Regardless of whether Texas and Texas A&M get cold feed about heading West or not, the Pac-10 remains committed to expanding.
Colorado will announce at a news conference on Friday morning that it has formally accepted the Pac-10's invitation to join the conference, the Boulder Daily Camera is reporting. Texas, Texas A&M, Oklahoma, Oklahoma State and Texas Tech are each tentatively committed to joining the Pac-10 as well assuming Nebraska leaves for the Big Ten, but the San Jose Mercury News reports that if that somehow hit a snag and the Big 12 remained intact, the Pac-10 would likely invite Utah instead.
That the Pac-10 would add Colorado and Utah even if its Texas gambit falls through suggests that commissioner Larry Scott is convinced adding the Denver and Salt Lake TV markets would be worth splitting revenue 12 ways instead of 10. Denver is the nation's No. 16 TV market and Salt Lake City is No. 31.

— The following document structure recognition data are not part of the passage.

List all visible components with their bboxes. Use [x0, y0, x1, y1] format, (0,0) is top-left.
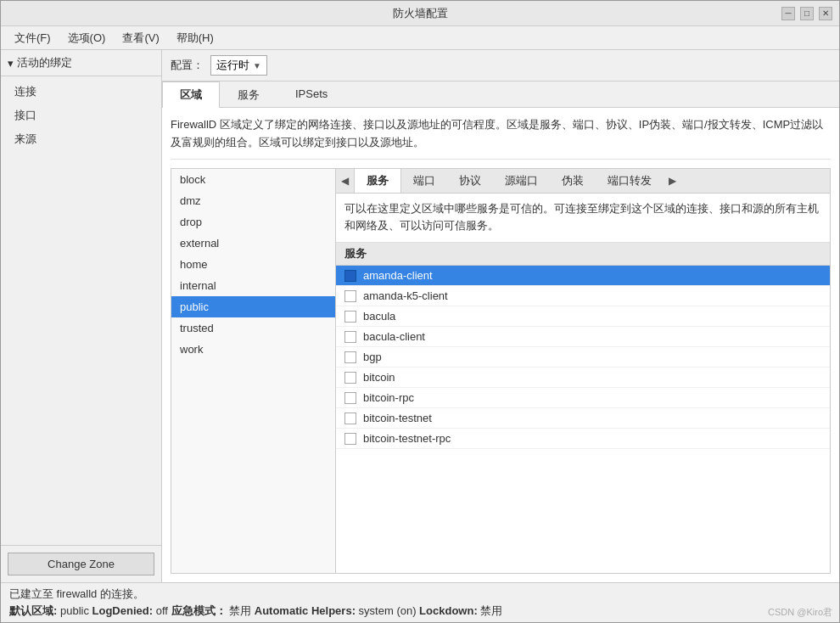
- zones-and-services: block dmz drop external home internal pu…: [171, 168, 831, 574]
- config-dropdown-value: 运行时: [216, 58, 249, 73]
- panel-content: FirewallD 区域定义了绑定的网络连接、接口以及源地址的可信程度。区域是服…: [162, 108, 839, 582]
- window-title: 防火墙配置: [393, 6, 448, 21]
- config-label: 配置：: [171, 58, 204, 73]
- service-checkbox-bacula[interactable]: [344, 311, 356, 323]
- service-checkbox-bgp[interactable]: [344, 351, 356, 363]
- zone-list: block dmz drop external home internal pu…: [171, 168, 336, 574]
- service-label-bitcoin-rpc: bitcoin-rpc: [363, 391, 414, 404]
- service-item-bacula[interactable]: bacula: [336, 306, 830, 327]
- tab-services[interactable]: 服务: [220, 81, 277, 108]
- service-item-amanda-client[interactable]: amanda-client: [336, 266, 830, 286]
- menu-view[interactable]: 查看(V): [115, 28, 165, 48]
- service-label-bitcoin: bitcoin: [363, 371, 395, 384]
- status-line2: 默认区域: public LogDenied: off 应急模式： 禁用 Aut…: [9, 603, 831, 619]
- sidebar-item-interfaces[interactable]: 接口: [1, 104, 161, 127]
- service-item-bgp[interactable]: bgp: [336, 347, 830, 368]
- service-label-bitcoin-testnet-rpc: bitcoin-testnet-rpc: [363, 432, 451, 445]
- service-checkbox-amanda-k5-client[interactable]: [344, 290, 356, 302]
- service-item-bacula-client[interactable]: bacula-client: [336, 327, 830, 347]
- change-zone-button[interactable]: Change Zone: [8, 553, 154, 575]
- service-checkbox-amanda-client[interactable]: [344, 270, 356, 282]
- zone-item-work[interactable]: work: [171, 339, 335, 360]
- status-emergency-value: 禁用: [229, 604, 255, 617]
- watermark: CSDN @Kiro君: [768, 606, 832, 619]
- service-item-bitcoin-rpc[interactable]: bitcoin-rpc: [336, 388, 830, 408]
- window-controls: ─ □ ✕: [781, 7, 832, 20]
- toolbar: 配置： 运行时 ▼: [162, 50, 839, 81]
- sidebar-nav: 连接 接口 来源: [1, 76, 161, 154]
- right-panel: 配置： 运行时 ▼ 区域 服务 IPSets FirewallD 区域定义了绑定…: [162, 50, 839, 582]
- sub-tab-protocols[interactable]: 协议: [447, 169, 493, 193]
- service-item-bitcoin[interactable]: bitcoin: [336, 368, 830, 388]
- status-default-zone-value: public: [60, 604, 92, 617]
- menu-options[interactable]: 选项(O): [61, 28, 113, 48]
- sub-tab-prev-arrow[interactable]: ◀: [336, 171, 354, 190]
- main-content: ▾ 活动的绑定 连接 接口 来源 Change Zone 配置： 运行时 ▼: [1, 50, 839, 582]
- zone-item-home[interactable]: home: [171, 254, 335, 275]
- tab-ipsets[interactable]: IPSets: [277, 81, 345, 108]
- config-dropdown[interactable]: 运行时 ▼: [210, 55, 267, 76]
- zone-item-drop[interactable]: drop: [171, 211, 335, 233]
- zone-item-trusted[interactable]: trusted: [171, 317, 335, 339]
- service-panel-description: 可以在这里定义区域中哪些服务是可信的。可连接至绑定到这个区域的连接、接口和源的所…: [336, 194, 830, 244]
- sidebar: ▾ 活动的绑定 连接 接口 来源 Change Zone: [1, 50, 162, 582]
- sub-tab-ports[interactable]: 端口: [401, 169, 447, 193]
- tab-zones[interactable]: 区域: [162, 81, 220, 108]
- sub-tabs: ◀ 服务 端口 协议 源端口 伪装 端口转发 ▶: [336, 169, 830, 194]
- service-label-bitcoin-testnet: bitcoin-testnet: [363, 412, 432, 424]
- menu-help[interactable]: 帮助(H): [170, 28, 221, 48]
- service-checkbox-bitcoin[interactable]: [344, 372, 356, 384]
- service-list-container: 服务 amanda-client amanda-k5-client: [336, 243, 830, 573]
- status-lockdown-value: 禁用: [480, 604, 502, 617]
- service-item-amanda-k5-client[interactable]: amanda-k5-client: [336, 286, 830, 306]
- sub-tab-port-forwarding[interactable]: 端口转发: [596, 169, 664, 193]
- zone-item-dmz[interactable]: dmz: [171, 190, 335, 211]
- sidebar-item-sources[interactable]: 来源: [1, 127, 161, 151]
- sidebar-arrow-icon: ▾: [8, 57, 14, 70]
- status-emergency-label: 应急模式：: [171, 604, 227, 617]
- service-list-header: 服务: [336, 243, 830, 266]
- sidebar-header-label: 活动的绑定: [17, 55, 72, 70]
- title-bar: 防火墙配置 ─ □ ✕: [1, 1, 839, 26]
- zone-item-external[interactable]: external: [171, 233, 335, 254]
- status-line1: 已建立至 firewalld 的连接。: [9, 587, 831, 602]
- service-item-bitcoin-testnet[interactable]: bitcoin-testnet: [336, 408, 830, 429]
- status-helpers-value: system (on): [359, 604, 420, 617]
- zone-item-block[interactable]: block: [171, 169, 335, 190]
- service-item-bitcoin-testnet-rpc[interactable]: bitcoin-testnet-rpc: [336, 429, 830, 449]
- service-panel: ◀ 服务 端口 协议 源端口 伪装 端口转发 ▶ 可以在这里定义区域中哪些服务是…: [336, 168, 831, 574]
- service-checkbox-bitcoin-testnet-rpc[interactable]: [344, 433, 356, 445]
- sidebar-bottom: Change Zone: [1, 545, 161, 582]
- sub-tab-next-arrow[interactable]: ▶: [664, 171, 681, 190]
- service-checkbox-bitcoin-testnet[interactable]: [344, 413, 356, 424]
- service-label-amanda-client: amanda-client: [363, 269, 433, 282]
- service-label-bgp: bgp: [363, 351, 382, 363]
- status-logdenied-label: LogDenied:: [92, 604, 154, 617]
- menu-file[interactable]: 文件(F): [8, 28, 58, 48]
- main-tabs: 区域 服务 IPSets: [162, 81, 839, 108]
- service-list: amanda-client amanda-k5-client bacula: [336, 266, 830, 449]
- service-label-amanda-k5-client: amanda-k5-client: [363, 289, 448, 302]
- minimize-button[interactable]: ─: [781, 7, 795, 20]
- sidebar-item-connections[interactable]: 连接: [1, 80, 161, 104]
- close-button[interactable]: ✕: [819, 7, 832, 20]
- service-label-bacula: bacula: [363, 310, 395, 323]
- service-checkbox-bacula-client[interactable]: [344, 331, 356, 343]
- zone-item-public[interactable]: public: [171, 296, 335, 317]
- sub-tab-source-ports[interactable]: 源端口: [493, 169, 550, 193]
- status-lockdown-label: Lockdown:: [419, 604, 478, 617]
- status-helpers-label: Automatic Helpers:: [255, 604, 356, 617]
- service-label-bacula-client: bacula-client: [363, 330, 425, 343]
- service-checkbox-bitcoin-rpc[interactable]: [344, 392, 356, 404]
- status-logdenied-value: off: [156, 604, 171, 617]
- config-dropdown-arrow: ▼: [253, 61, 261, 70]
- sub-tab-masquerade[interactable]: 伪装: [550, 169, 596, 193]
- sub-tab-services[interactable]: 服务: [354, 169, 401, 193]
- maximize-button[interactable]: □: [800, 7, 814, 20]
- status-bar: 已建立至 firewalld 的连接。 默认区域: public LogDeni…: [1, 582, 839, 622]
- main-window: 防火墙配置 ─ □ ✕ 文件(F) 选项(O) 查看(V) 帮助(H) ▾ 活动…: [0, 0, 840, 623]
- zone-item-internal[interactable]: internal: [171, 275, 335, 296]
- sidebar-header: ▾ 活动的绑定: [1, 50, 161, 76]
- menu-bar: 文件(F) 选项(O) 查看(V) 帮助(H): [1, 26, 839, 50]
- status-default-zone-label: 默认区域:: [9, 604, 57, 617]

Furthermore, if Colorado indeed formally accepts an invitation on Thursday, that means the Texas state legislature's attempt to keep the four in-state Big 12 teams together has likely failed. Either the Pac-10 has received assurances from Texas that Baylor not receiving an invitation won't be a deal breaker, or the conference so prefers Colorado's geography, TV market and lack of religious affiliation that it's willing to take that risk.
No matter what happens throughout the rest of the realignment process, Colorado to the Pac-10 is one of the few completely logical decisions we will see.
Colorado has a massive alumni base in California, it fits the academic profile of the rest of the Pac-10, and it should help the conference negotiate a better TV deal next year as a result of its fan base and history of football success.